> _WORK ORDER_: Strip out the pictures and transcribe the records that follow exactly.

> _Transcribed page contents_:
::::

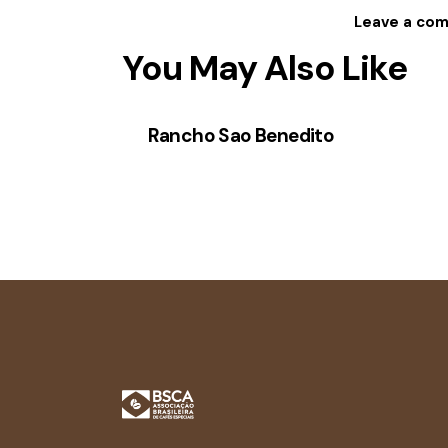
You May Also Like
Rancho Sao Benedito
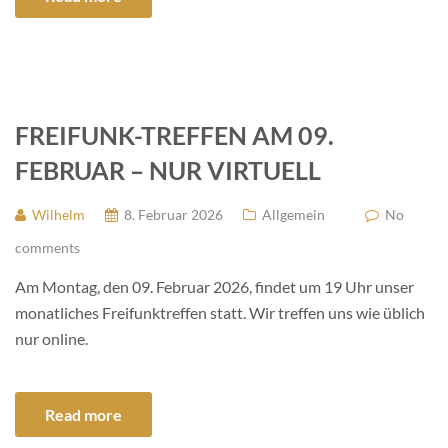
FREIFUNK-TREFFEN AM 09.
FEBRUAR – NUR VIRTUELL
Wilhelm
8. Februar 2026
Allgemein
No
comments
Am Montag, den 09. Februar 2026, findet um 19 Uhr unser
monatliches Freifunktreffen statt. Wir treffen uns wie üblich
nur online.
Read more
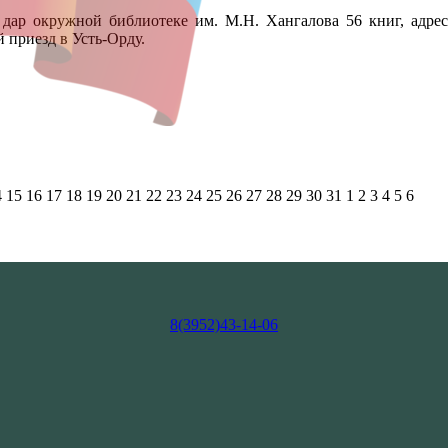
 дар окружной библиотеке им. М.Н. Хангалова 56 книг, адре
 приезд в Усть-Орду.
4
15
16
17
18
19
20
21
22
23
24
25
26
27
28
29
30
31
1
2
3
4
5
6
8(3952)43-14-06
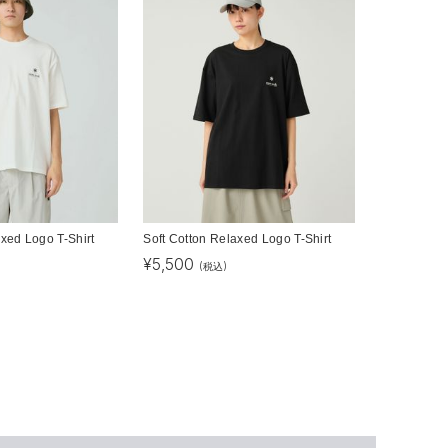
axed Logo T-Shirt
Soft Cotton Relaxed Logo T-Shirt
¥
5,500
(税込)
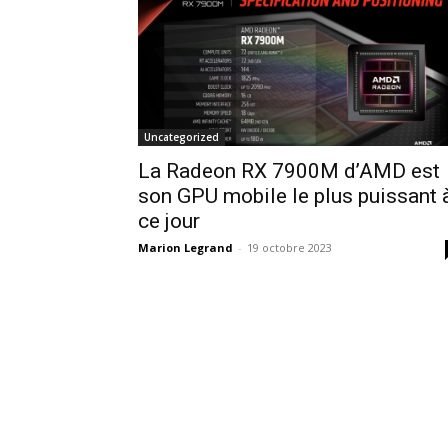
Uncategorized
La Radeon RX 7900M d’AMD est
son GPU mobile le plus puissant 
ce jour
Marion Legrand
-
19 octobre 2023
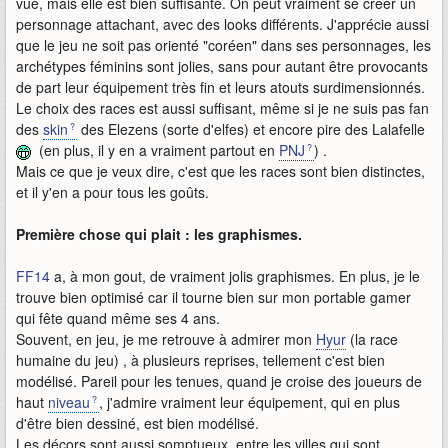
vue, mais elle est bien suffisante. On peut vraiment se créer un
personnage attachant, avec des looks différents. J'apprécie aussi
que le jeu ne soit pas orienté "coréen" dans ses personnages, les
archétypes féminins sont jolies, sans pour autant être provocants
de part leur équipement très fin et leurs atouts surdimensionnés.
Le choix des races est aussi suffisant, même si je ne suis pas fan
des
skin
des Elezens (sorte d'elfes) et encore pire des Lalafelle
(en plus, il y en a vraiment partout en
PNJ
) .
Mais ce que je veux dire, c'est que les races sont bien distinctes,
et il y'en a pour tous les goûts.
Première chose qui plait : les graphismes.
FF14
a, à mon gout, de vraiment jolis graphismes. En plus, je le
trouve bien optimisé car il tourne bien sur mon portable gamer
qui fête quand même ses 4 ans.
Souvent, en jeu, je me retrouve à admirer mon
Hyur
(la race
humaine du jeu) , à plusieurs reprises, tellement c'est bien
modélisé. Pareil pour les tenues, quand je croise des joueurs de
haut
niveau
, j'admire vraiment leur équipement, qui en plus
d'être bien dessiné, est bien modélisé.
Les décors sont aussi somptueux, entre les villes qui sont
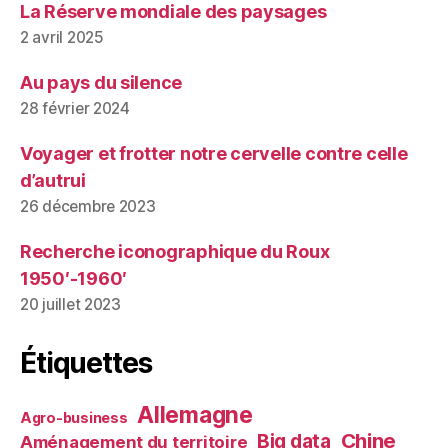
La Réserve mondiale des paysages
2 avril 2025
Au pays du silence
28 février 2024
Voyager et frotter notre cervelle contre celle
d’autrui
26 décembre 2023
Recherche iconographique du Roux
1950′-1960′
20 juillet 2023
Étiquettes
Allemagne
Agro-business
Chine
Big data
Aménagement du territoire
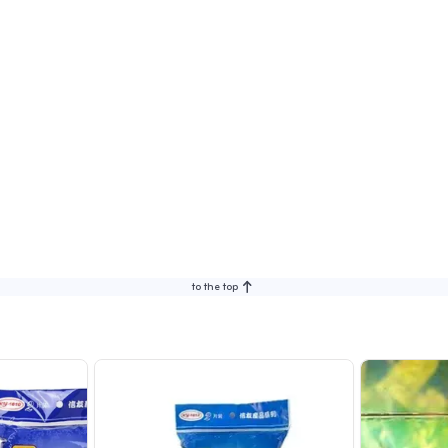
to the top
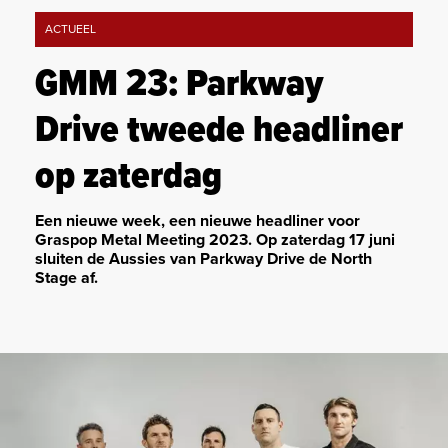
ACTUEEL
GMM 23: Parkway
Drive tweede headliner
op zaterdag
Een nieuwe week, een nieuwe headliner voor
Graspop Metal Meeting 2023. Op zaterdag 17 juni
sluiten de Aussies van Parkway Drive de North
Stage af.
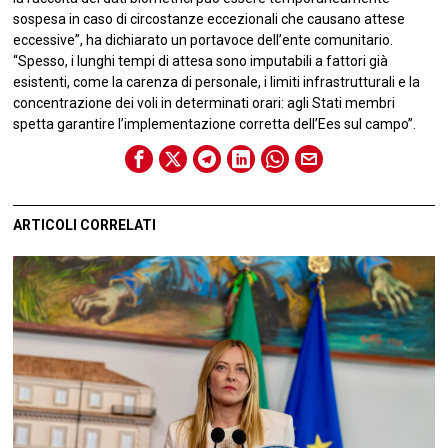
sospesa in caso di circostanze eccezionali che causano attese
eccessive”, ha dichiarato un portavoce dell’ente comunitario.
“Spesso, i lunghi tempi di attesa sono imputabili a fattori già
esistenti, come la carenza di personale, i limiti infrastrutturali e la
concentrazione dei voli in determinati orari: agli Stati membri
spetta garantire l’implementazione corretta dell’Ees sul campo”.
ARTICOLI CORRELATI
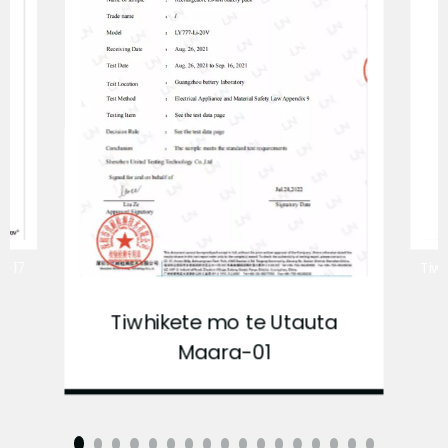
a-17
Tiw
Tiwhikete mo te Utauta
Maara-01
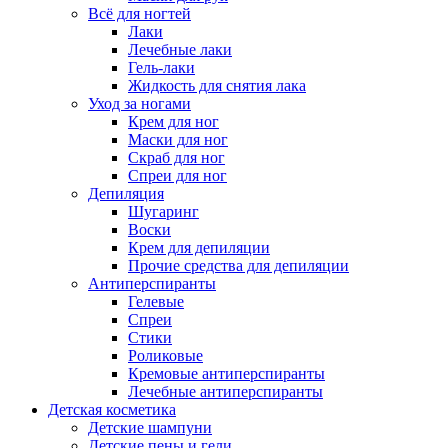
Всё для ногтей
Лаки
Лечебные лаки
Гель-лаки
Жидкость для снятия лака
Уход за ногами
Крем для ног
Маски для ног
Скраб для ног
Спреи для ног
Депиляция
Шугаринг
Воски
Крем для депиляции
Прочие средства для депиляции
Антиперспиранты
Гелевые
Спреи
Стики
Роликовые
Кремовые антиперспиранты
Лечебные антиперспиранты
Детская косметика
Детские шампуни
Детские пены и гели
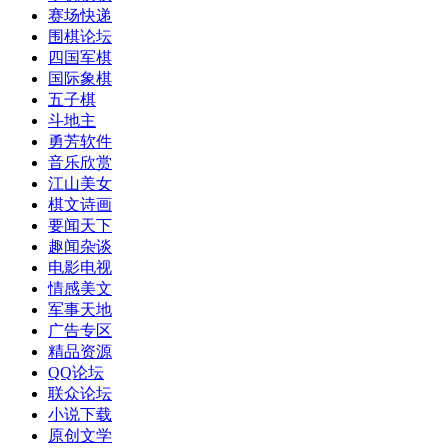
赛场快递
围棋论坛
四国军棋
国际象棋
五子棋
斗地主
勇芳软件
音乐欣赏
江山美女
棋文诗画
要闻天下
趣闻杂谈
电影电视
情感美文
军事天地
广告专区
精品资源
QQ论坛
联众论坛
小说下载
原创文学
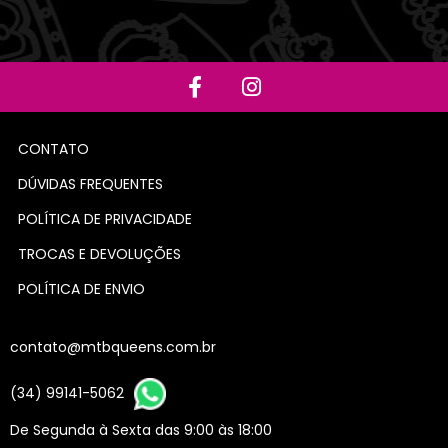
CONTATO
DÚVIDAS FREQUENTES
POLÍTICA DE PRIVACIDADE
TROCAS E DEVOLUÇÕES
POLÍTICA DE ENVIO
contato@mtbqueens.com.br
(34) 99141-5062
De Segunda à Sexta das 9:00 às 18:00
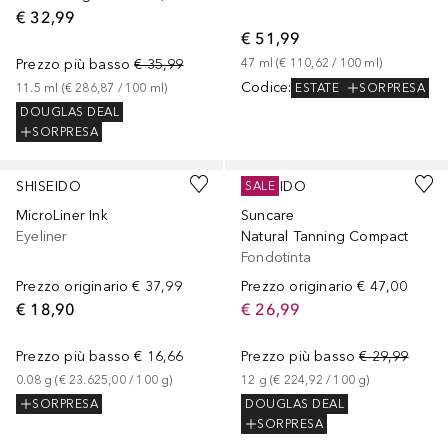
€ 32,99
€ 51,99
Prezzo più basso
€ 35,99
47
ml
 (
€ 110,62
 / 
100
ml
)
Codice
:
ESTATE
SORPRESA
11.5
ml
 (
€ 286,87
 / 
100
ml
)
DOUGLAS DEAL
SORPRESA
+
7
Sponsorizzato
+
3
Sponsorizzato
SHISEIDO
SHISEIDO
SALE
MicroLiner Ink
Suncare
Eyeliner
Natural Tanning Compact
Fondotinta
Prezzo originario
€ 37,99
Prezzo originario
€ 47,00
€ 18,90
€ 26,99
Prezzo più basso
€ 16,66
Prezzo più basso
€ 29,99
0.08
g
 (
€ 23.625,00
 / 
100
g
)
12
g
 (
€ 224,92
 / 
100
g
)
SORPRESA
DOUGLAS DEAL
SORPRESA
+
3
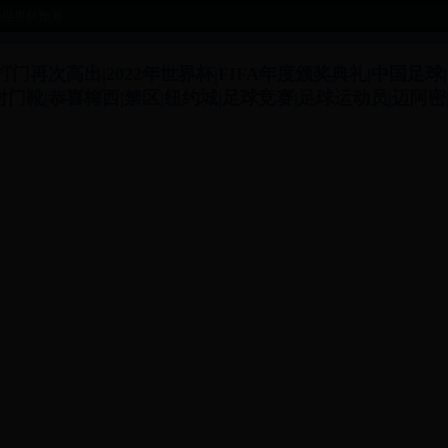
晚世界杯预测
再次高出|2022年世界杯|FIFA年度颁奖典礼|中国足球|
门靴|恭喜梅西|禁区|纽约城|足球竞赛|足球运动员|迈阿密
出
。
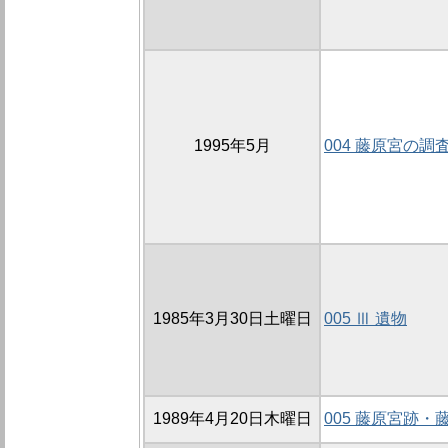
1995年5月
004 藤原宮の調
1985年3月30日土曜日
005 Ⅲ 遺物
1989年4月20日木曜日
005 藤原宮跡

::::

> _WRITTEN ANSWER_:
You May Also Like
Rancho Sao Benedito
FREIFUNK-TREFFEN AM 09.
FEBRUAR – NUR VIRTUELL
Wilhelm
8. Februar 2026
Allgemein
No
comments
Am Montag, den 09. Februar 2026, findet um 19 Uhr unser
monatliches Freifunktreffen statt. Wir treffen uns wie üblich
nur online.
Read more
 дар окружной библиотеке им. М.Н. Хангалова 56 книг, адре
 приезд в Усть-Орду.
4
15
16
17
18
19
20
21
22
23
24
25
26
27
28
29
30
31
1
2
3
4
5
6
8(3952)43-14-06
axed Logo T-Shirt
Soft Cotton Relaxed Logo T-Shirt
¥
5,500
(税込)
Uncategorized
La Radeon RX 7900M d’AMD est
son GPU mobile le plus puissant 
ce jour
Marion Legrand
-
19 octobre 2023
vue, mais elle est bien suffisante. On peut vraiment se créer un
personnage attachant, avec des looks différents. J'apprécie aussi
que le jeu ne soit pas orienté "coréen" dans ses personnages, les
archétypes féminins sont jolies, sans pour autant être provocants
de part leur équipement très fin et leurs atouts surdimensionnés.
Le choix des races est aussi suffisant, même si je ne suis pas fan
des
skin
des Elezens (sorte d'elfes) et encore pire des Lalafelle
(en plus, il y en a vraiment partout en
PNJ
) .
Mais ce que je veux dire, c'est que les races sont bien distinctes,
et il y'en a pour tous les goûts.
Première chose qui plait : les graphismes.
FF14
a, à mon gout, de vraiment jolis graphismes. En plus, je le
trouve bien optimisé car il tourne bien sur mon portable gamer
qui fête quand même ses 4 ans.
Souvent, en jeu, je me retrouve à admirer mon
Hyur
(la race
humaine du jeu) , à plusieurs reprises, tellement c'est bien
modélisé. Pareil pour les tenues, quand je croise des joueurs de
haut
niveau
, j'admire vraiment leur équipement, qui en plus
d'être bien dessiné, est bien modélisé.
Les décors sont aussi somptueux, entre les villes qui sont
La Réserve mondiale des paysages
2 avril 2025
Au pays du silence
28 février 2024
Voyager et frotter notre cervelle contre celle
d’autrui
26 décembre 2023
Recherche iconographique du Roux
1950′-1960′
20 juillet 2023
Étiquettes
Allemagne
Agro-business
Chine
Big data
Aménagement du territoire
to the top
ACTUEEL
GMM 23: Parkway
Drive tweede headliner
op zaterdag
Een nieuwe week, een nieuwe headliner voor
Graspop Metal Meeting 2023. Op zaterdag 17 juni
sluiten de Aussies van Parkway Drive de North
Stage af.
sospesa in caso di circostanze eccezionali che causano attese
eccessive”, ha dichiarato un portavoce dell’ente comunitario.
“Spesso, i lunghi tempi di attesa sono imputabili a fattori già
esistenti, come la carenza di personale, i limiti infrastrutturali e la
concentrazione dei voli in determinati orari: agli Stati membri
spetta garantire l’implementazione corretta dell’Ees sul campo”.
ARTICOLI CORRELATI
a-17
Tiw
Tiwhikete mo te Utauta
Maara-01
Всё для ногтей
Лаки
Лечебные лаки
Гель-лаки
Жидкость для снятия лака
Уход за ногами
Крем для ног
Маски для ног
Скраб для ног
Спреи для ног
Депиляция
Шугаринг
Воски
Крем для депиляции
Прочие средства для депиляции
Антиперспиранты
Гелевые
Спреи
Стики
Роликовые
Кремовые антиперспиранты
Лечебные антиперспиранты
Детская косметика
Детские шампуни
Детские пены и гели
赛场快递
围棋论坛
四国军棋
国际象棋
五子棋
斗地主
勇芳软件
音乐欣赏
江山美女
棋文诗画
要闻天下
趣闻杂谈
电影电视
情感美文
军事天地
广告专区
精品资源
QQ论坛
联众论坛
小说下载
原创文学
CONTATO
DÚVIDAS FREQUENTES
POLÍTICA DE PRIVACIDADE
TROCAS E DEVOLUÇÕES
POLÍTICA DE ENVIO
contato@mtbqueens.com.br
(34) 99141-5062
De Segunda à Sexta das 9:00 às 18:00
€ 32,99
€ 51,99
Prezzo più basso
€ 35,99
47
ml
 (
€ 110,62
 / 
100
ml
)
Codice
:
ESTATE
SORPRESA
11.5
ml
 (
€ 286,87
 / 
100
ml
)
DOUGLAS DEAL
SORPRESA
+
7
Sponsorizzato
+
3
Sponsorizzato
SHISEIDO
SHISEIDO
SALE
MicroLiner Ink
Suncare
Eyeliner
Natural Tanning Compact
Fondotinta
Prezzo originario
€ 37,99
Prezzo originario
€ 47,00
€ 18,90
€ 26,99
Prezzo più basso
€ 16,66
Prezzo più basso
€ 29,99
0.08
g
 (
€ 23.625,00
 / 
100
g
)
12
g
 (
€ 224,92
 / 
100
g
)
SORPRESA
DOUGLAS DEAL
SORPRESA
+
3
晚世界杯预测
再次高出|2022年世界杯|FIFA年度颁奖典礼|中国足球|
门靴|恭喜梅西|禁区|纽约城|足球竞赛|足球运动员|迈阿密
出
。
1995年5月
004 藤原宮の調
1985年3月30日土曜日
005 Ⅲ 遺物
1989年4月20日木曜日
005 藤原宮跡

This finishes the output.